* _Exercise goal_: Retype exactly what appears below from the line containing "タンドになる！ 丈夫でスリムなインナーケース 「PCスタンド インナー" down to the line containing "ou par l’administrateur", keeping both end lines. Do not include pictures.

* _Data to use_:
Start of Block
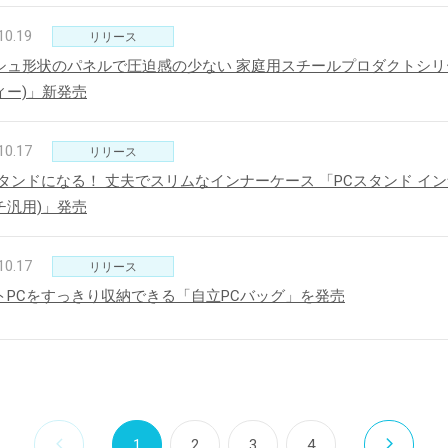
10.19
リリース
シュ形状のパネルで圧迫感の少ない 家庭用スチールプロダクトシリー
ィー)」新発売
10.17
リリース
タンドになる！ 丈夫でスリムなインナーケース 「PCスタンド インナー
チ汎用)」発売
10.17
リリース
トPCをすっきり収納できる「自立PCバッグ」を発売
1
2
3
4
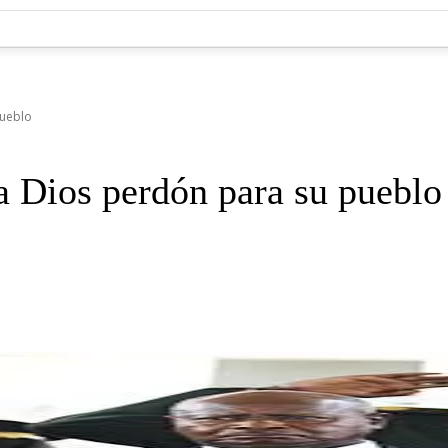
pueblo
a Dios perdón para su pueblo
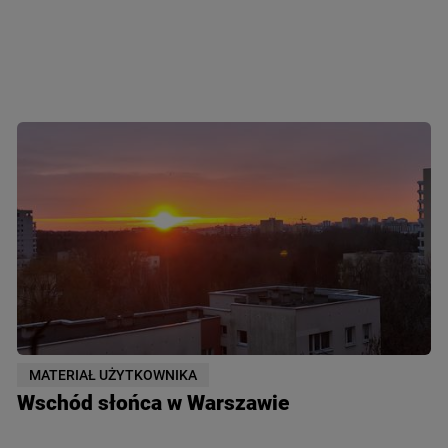
MATERIAŁ UŻYTKOWNIKA
Wschód słońca w Warszawie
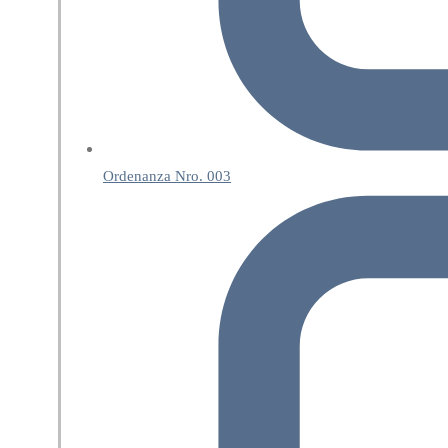
Ordenanza Nro. 003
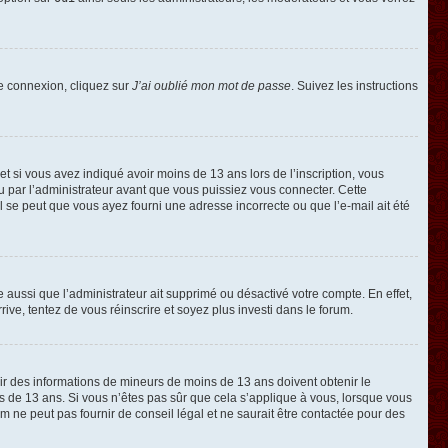
de connexion, cliquez sur
J’ai oublié mon mot de passe
. Suivez les instructions
e et si vous avez indiqué avoir moins de 13 ans lors de l’inscription, vous
ou par l’administrateur avant que vous puissiez vous connecter. Cette
 il se peut que vous ayez fourni une adresse incorrecte ou que l’e-mail ait été
e aussi que l’administrateur ait supprimé ou désactivé votre compte. En effet,
rive, tentez de vous réinscrire et soyez plus investi dans le forum.
llir des informations de mineurs de moins de 13 ans doivent obtenir le
ns de 13 ans. Si vous n’êtes pas sûr que cela s’applique à vous, lorsque vous
m ne peut pas fournir de conseil légal et ne saurait être contactée pour des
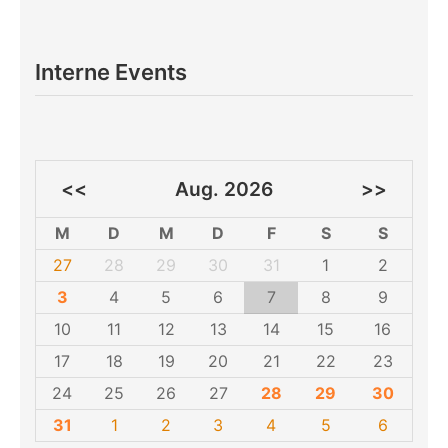
Interne Events
<<
Aug. 2026
>>
M
D
M
D
F
S
S
27
28
29
30
31
1
2
3
4
5
6
7
8
9
10
11
12
13
14
15
16
17
18
19
20
21
22
23
24
25
26
27
28
29
30
31
1
2
3
4
5
6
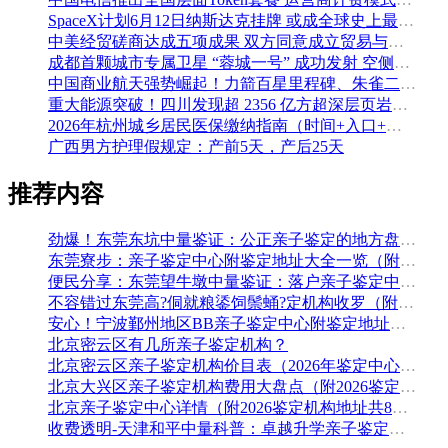
SpaceX计划6月12日纳斯达克挂牌 或成全球史上最大规模IPO
中美经贸磋商达成五项成果 双方同意成立贸易与投资双理事会
成都首颗城市专属卫星 “蓉城一号” 成功发射 空侧直转模式同步落地 双重大突破助力国际门户枢纽建设
中国商业航天强势崛起！力箭百星里程碑、朱雀二号改进型发射成功
重大能源突破！四川发现超 2356 亿方超深层页岩气田，保障国家能源安全
2026年杭州城乡居民医保缴纳指南（时间+入口+金额）
广西男方护理假规定：产前5天，产后25天
推荐内容
劲爆！东莞东坑中量鉴证：公正亲子鉴定的地方盘整（附2026年5月鉴定汇总）
东莞寮步：亲子鉴定中心附鉴定地址大全一览（附2026年鉴定机构推荐）
便民分享：东莞望牛墩中量鉴证：落户亲子鉴定中心地址排名（附鉴定办理流程费用）
不容错过东莞高?侗就粮鋈饲鬃蛹?定机构收罗（附2026年5月鉴定手续）
安心！宁波鄞州地区BB亲子鉴定中心附鉴定地址大全一览（附2026年最全鉴定手续）
北京密云区有几所亲子鉴定机构？
北京密云区亲子鉴定机构价目表（2026年鉴定中心地址盘点）
北京大兴区亲子鉴定机构费用大盘点（附2026鉴定地址大全）
北京亲子鉴定中心详情（附2026鉴定机构地址共8家）
收费透明-天津和平中量科普：卓越升学亲子鉴定细目大全（附2026年全新鉴定）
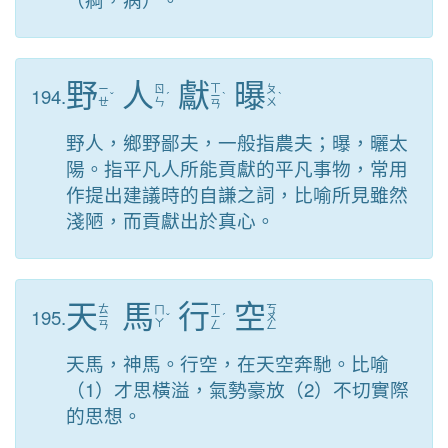
野
人
獻
曝
ㄒ
194.
ㄧ
ㄖ
ㄆ
ˇ
ˊ
ㄧ
ˋ
ˋ
ㄝ
ㄣ
ㄨ
ㄢ
野人，鄉野鄙夫，一般指農夫；曝，曬太
陽。指平凡人所能貢獻的平凡事物，常用
作提出建議時的自謙之詞，比喻所見雖然
淺陋，而貢獻出於真心。
天
馬
行
空
ㄊ
ㄒ
ㄎ
195.
ㄇ
ㄧ
ˇ
ㄧ
ˊ
ㄨ
ㄚ
ㄢ
ㄥ
ㄥ
天馬，神馬。行空，在天空奔馳。比喻
（1）才思橫溢，氣勢豪放（2）不切實際
的思想。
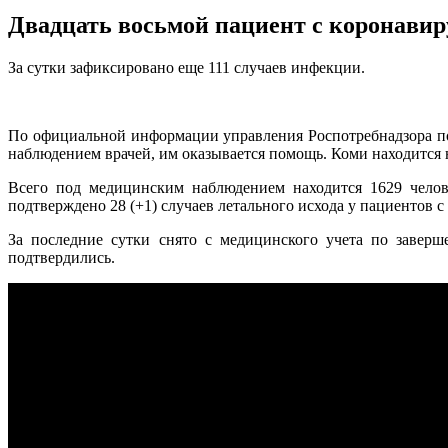
Двадцать восьмой пациент с коронавир
За сутки зафиксировано еще 111 случаев инфекции.
По официальной информации управления Роспотребнадзора по
наблюдением врачей, им оказывается помощь. Коми находится 
Всего под медицинским наблюдением находится 1629 челове
подтверждено 28 (+1) случаев летального исхода у пациентов с
За последние сутки снято с медицинского учета по заверш
подтвердились.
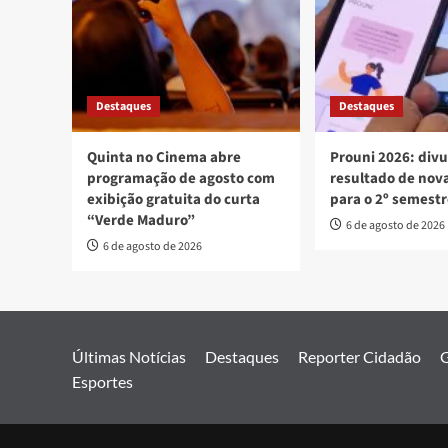
Destaques
Destaques
Quinta no Cinema abre
Prouni 2026: div
programação de agosto com
resultado de no
exibição gratuita do curta
para o 2º semest
“Verde Maduro”
6 de agosto de 2026
6 de agosto de 2026
Últimas Notícias
Destaques
Reporter Cidadão
G
Esportes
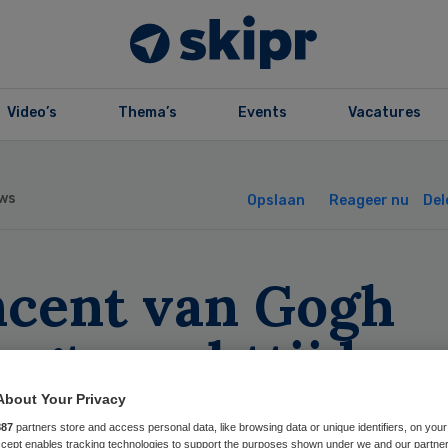
Video’s
Thema’s
Events
Vacatures
ws
Opslaan
Reageer nu
Del
ncent van Gogh
ngt wachttijd
stisch terug
About Your Privacy
887
partners store and access personal data, like browsing data or unique identifiers, on your
Accept enables tracking technologies to support the purposes shown under we and our partne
End of Block
* _Finished exercise_:
タンドになる！ 丈夫でスリムなインナーケース 「PCスタンド インナー
チ汎用)」発売
10.17
リリース
トPCをすっきり収納できる「自立PCバッグ」を発売
1
2
3
4
pueblo
a Dios perdón para su pueblo
MATERIAŁ UŻYTKOWNIKA
Wschód słońca w Warszawie
Ordenanza Nro. 003
de connexion, cliquez sur
J’ai oublié mon mot de passe
. Suivez les instructions
e et si vous avez indiqué avoir moins de 13 ans lors de l’inscription, vous
ou par l’administrateur avant que vous puissiez vous connecter. Cette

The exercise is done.